Auvermann earned his bachelor’s and master’s degrees from Texas A&M and his doctorate at Colorado State University in Fort Collins, Colorado. He joined the AgriLife faculty in Amarillo in 1995.
He is a nationally and internationally recognized expert in environmental systems engineering applied to concentrated animal feeding operations. He has published research on air pollution emissions and abatement, nutrient management, evaluating biofuel feedstocks, carcass disposal and agricultural water use.
Since 2002, a primary focus of his research has been continuous monitoring of cattle feedlot dust. He has collected one of the world’s largest data repositories from in-field continuous monitoring of dust from commercial cattle feedlots.
Auvermann has been requested to speak at conferences throughout North America and serves as a research partner with faculty/scientists in Texas, Kansas, Nebraska, Arkansas, Colorado, California, Minnesota, New Mexico and Alberta, Canada.

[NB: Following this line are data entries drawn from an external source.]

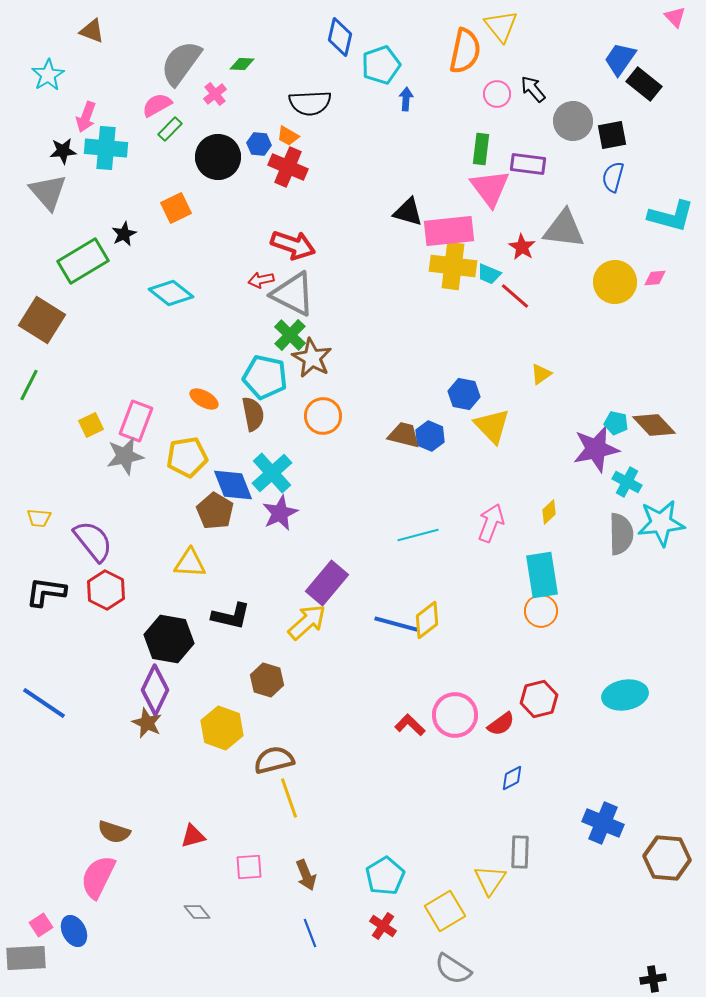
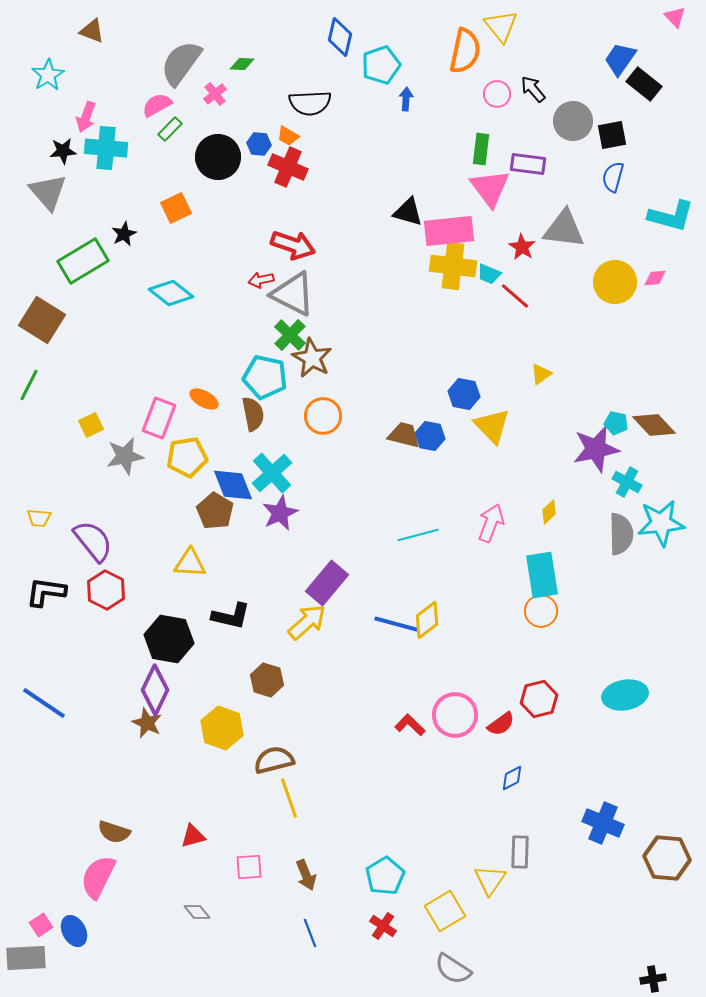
pink rectangle at (136, 421): moved 23 px right, 3 px up
blue hexagon at (430, 436): rotated 12 degrees counterclockwise
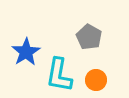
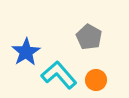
cyan L-shape: rotated 129 degrees clockwise
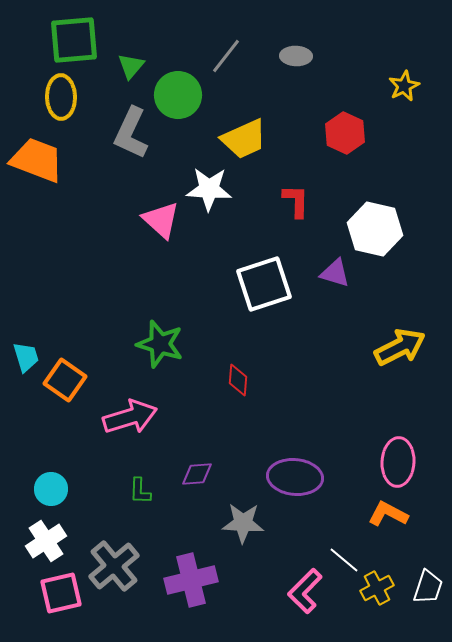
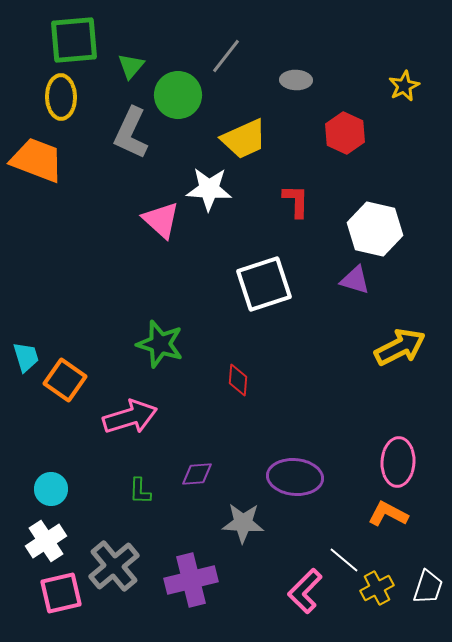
gray ellipse: moved 24 px down
purple triangle: moved 20 px right, 7 px down
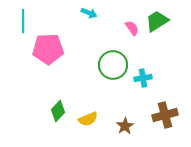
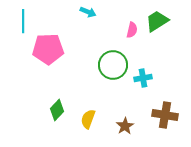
cyan arrow: moved 1 px left, 1 px up
pink semicircle: moved 2 px down; rotated 49 degrees clockwise
green diamond: moved 1 px left, 1 px up
brown cross: rotated 25 degrees clockwise
yellow semicircle: rotated 132 degrees clockwise
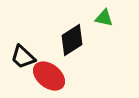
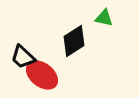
black diamond: moved 2 px right, 1 px down
red ellipse: moved 7 px left, 1 px up
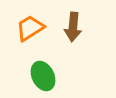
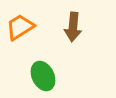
orange trapezoid: moved 10 px left, 1 px up
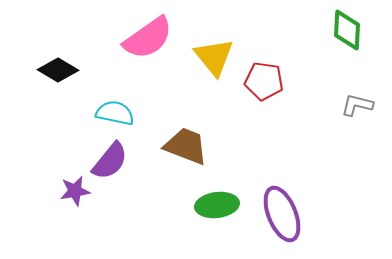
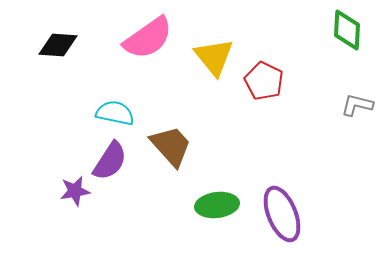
black diamond: moved 25 px up; rotated 27 degrees counterclockwise
red pentagon: rotated 18 degrees clockwise
brown trapezoid: moved 15 px left; rotated 27 degrees clockwise
purple semicircle: rotated 6 degrees counterclockwise
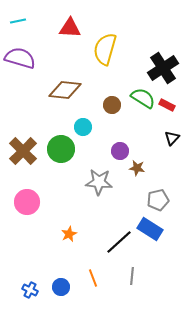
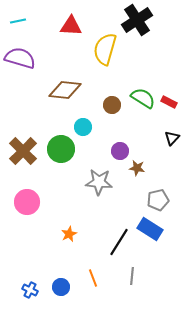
red triangle: moved 1 px right, 2 px up
black cross: moved 26 px left, 48 px up
red rectangle: moved 2 px right, 3 px up
black line: rotated 16 degrees counterclockwise
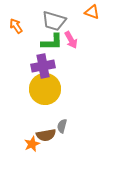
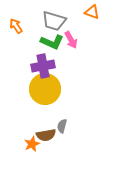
green L-shape: rotated 25 degrees clockwise
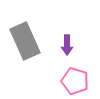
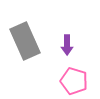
pink pentagon: moved 1 px left
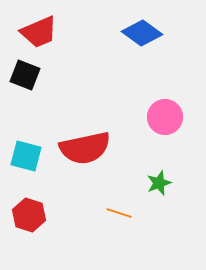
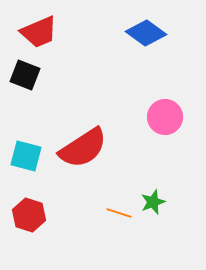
blue diamond: moved 4 px right
red semicircle: moved 2 px left; rotated 21 degrees counterclockwise
green star: moved 6 px left, 19 px down
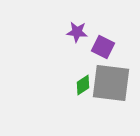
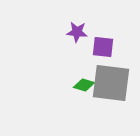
purple square: rotated 20 degrees counterclockwise
green diamond: moved 1 px right; rotated 50 degrees clockwise
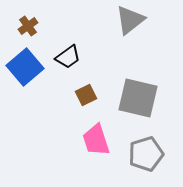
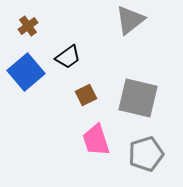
blue square: moved 1 px right, 5 px down
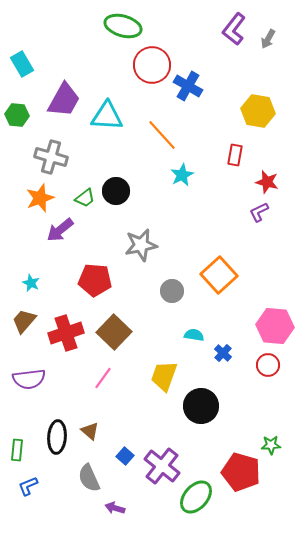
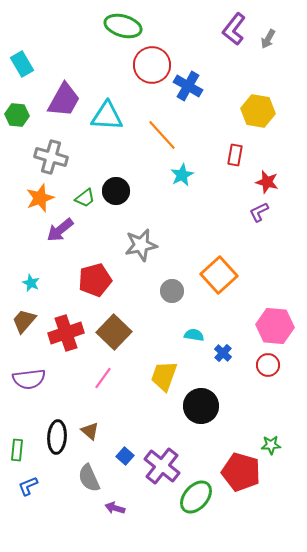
red pentagon at (95, 280): rotated 20 degrees counterclockwise
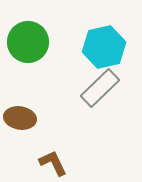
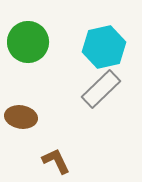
gray rectangle: moved 1 px right, 1 px down
brown ellipse: moved 1 px right, 1 px up
brown L-shape: moved 3 px right, 2 px up
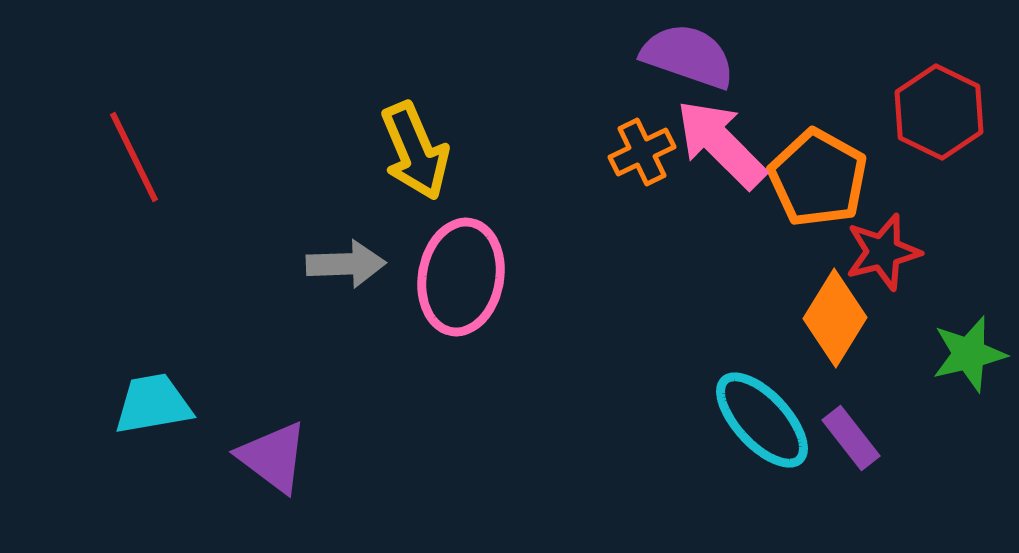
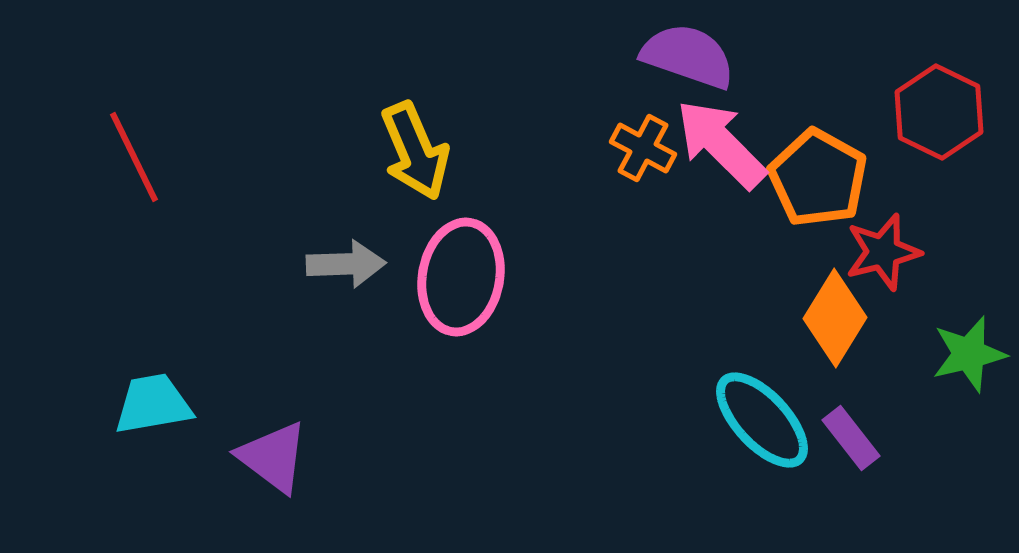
orange cross: moved 1 px right, 4 px up; rotated 36 degrees counterclockwise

Since 2008, he has served on the national Extension team that produced the web-based National Air Quality Site Assessment Tool for beef, dairy, swine and poultry operations, funded by the U.S. Department of Agriculture-Natural Resources Conservation Service.
As a result of his expertise in mitigation techniques for controlling dust from cattle feedlot surfaces, he was the primary technical advisor to USDA–NRCS engineers in Texas during the design and implementation of the Atmospheric Resource Quality Management initiative for cattle feedlot under the Environmental Quality Incentives Program.
Auvermann also led a multistate Extension and research team that provided a detailed technical review of dairy environmental regulations proposed by the New Mexico Water Quality Conservation Commission and the New Mexico Environment Department. In 2008-2009, he served as the primary technical advisor to the Arizona Department of Environmental Quality and the Pinal County Air Quality Control District during the design of a Beneficial Management Practices standard for open-lot cattle feedlots and dairies.
He co-moderated a 2010 national workshop for standardized reporting of air emissions from livestock and poultry operations, jointly sponsored by the EPA and the USDA Task Force on Agricultural Air Quality. He also served on the USDA National Working Group on Greenhouse Gas Emissions from Livestock and Poultry.
In 2012, he was named to an EPA Science Advisory Board expert panel to review the agency’s methodology for estimating air emissions from animal feeding operations.
Auvermann is an award-winning researcher. He was a member of the air quality team that won the 2009 Vice Chancellor’s Award in Excellence for Research. In 2010, as a team member, he received the Governor’s Texas Environmental Excellence Award-Agriculture from the Texas Commission on Environmental Quality.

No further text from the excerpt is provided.